Access Type

Open Access Thesis

Date of Award

January 2018

Degree Type

Thesis

Degree Name

M.A.

Department

Political Science

First Advisor

Michael Goldfield

Abstract

In this thesis, I develop a theoretical frame through which the perpetuation of racial inequality in the United States can be fruitfully interpreted. This reconceptualization is necessary, I argue, because the now dominant paradigm of so-called “structural racism” is methodologically untenable.
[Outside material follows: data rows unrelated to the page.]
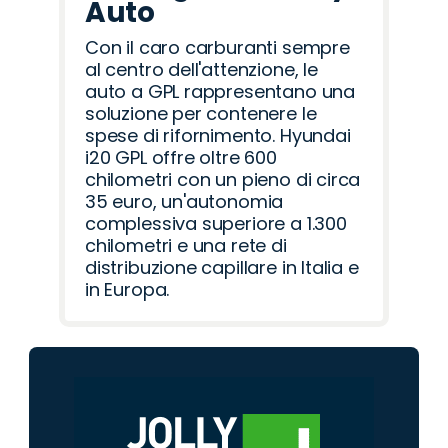
Auto
Con il caro carburanti sempre
al centro dell'attenzione, le
auto a GPL rappresentano una
soluzione per contenere le
spese di rifornimento. Hyundai
i20 GPL offre oltre 600
chilometri con un pieno di circa
35 euro, un'autonomia
complessiva superiore a 1.300
chilometri e una rete di
distribuzione capillare in Italia e
in Europa.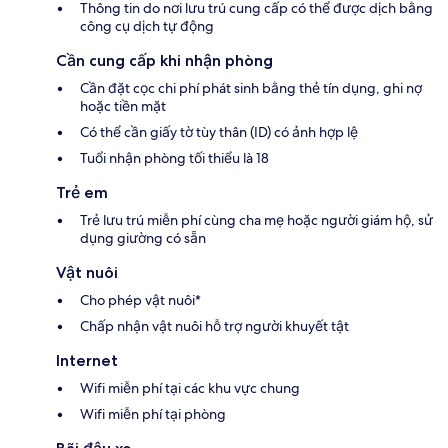
Thông tin do nơi lưu trú cung cấp có thể được dịch bằng
công cụ dịch tự động
Cần cung cấp khi nhận phòng
Cần đặt cọc chi phí phát sinh bằng thẻ tín dụng, ghi nợ
hoặc tiền mặt
Có thể cần giấy tờ tùy thân (ID) có ảnh hợp lệ
Tuổi nhận phòng tối thiểu là 18
Trẻ em
Trẻ lưu trú miễn phí cùng cha mẹ hoặc người giám hộ, sử
dụng giường có sẵn
Vật nuôi
Cho phép vật nuôi*
Chấp nhận vật nuôi hỗ trợ người khuyết tật
Internet
Wifi miễn phí tại các khu vực chung
Wifi miễn phí tại phòng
I contend that the seminal theoretical and empirical accounts within the paradigm do not provide compelling or methodologically sound explanations for the perpetuation of racial inequality, often (and disturbingly) ignoring the historical record of race relations in the US. Specifically, I show that these accounts rely on the dubious causal mechanisms of structural inertia or ideological racism. Where these pitfalls are avoided or otherwise acknowledged, the paradigm is still insufficient in explaining the persistence of racial inequality because it either consciously or unconsciously avoids contextualizing the current regime of racial inequality within the larger historical role of race in American history. I attempt to remedy these issues by locating the causal impetus of racialized social structures in the class relations of the US. I argue that, broadly speaking, workers pursue their interests collectively in one of two ways: through race and gender inclusive, class-based organizations, or through exclusionary race and gender-based organizations. To combat the possibility or reality of the former, employers and the state—separately and in conjunction—have historically incentivized and encouraged the latter to avoid potential shifts in the balance of class power. I model this relationship using what Erik Olin Wright (2000) has described as a “positive class compromise.” White supremacy, then, in its various iterations and guises, is one of the primary processes through which the inherently antagonistic class relations of American capitalism are hegemonized.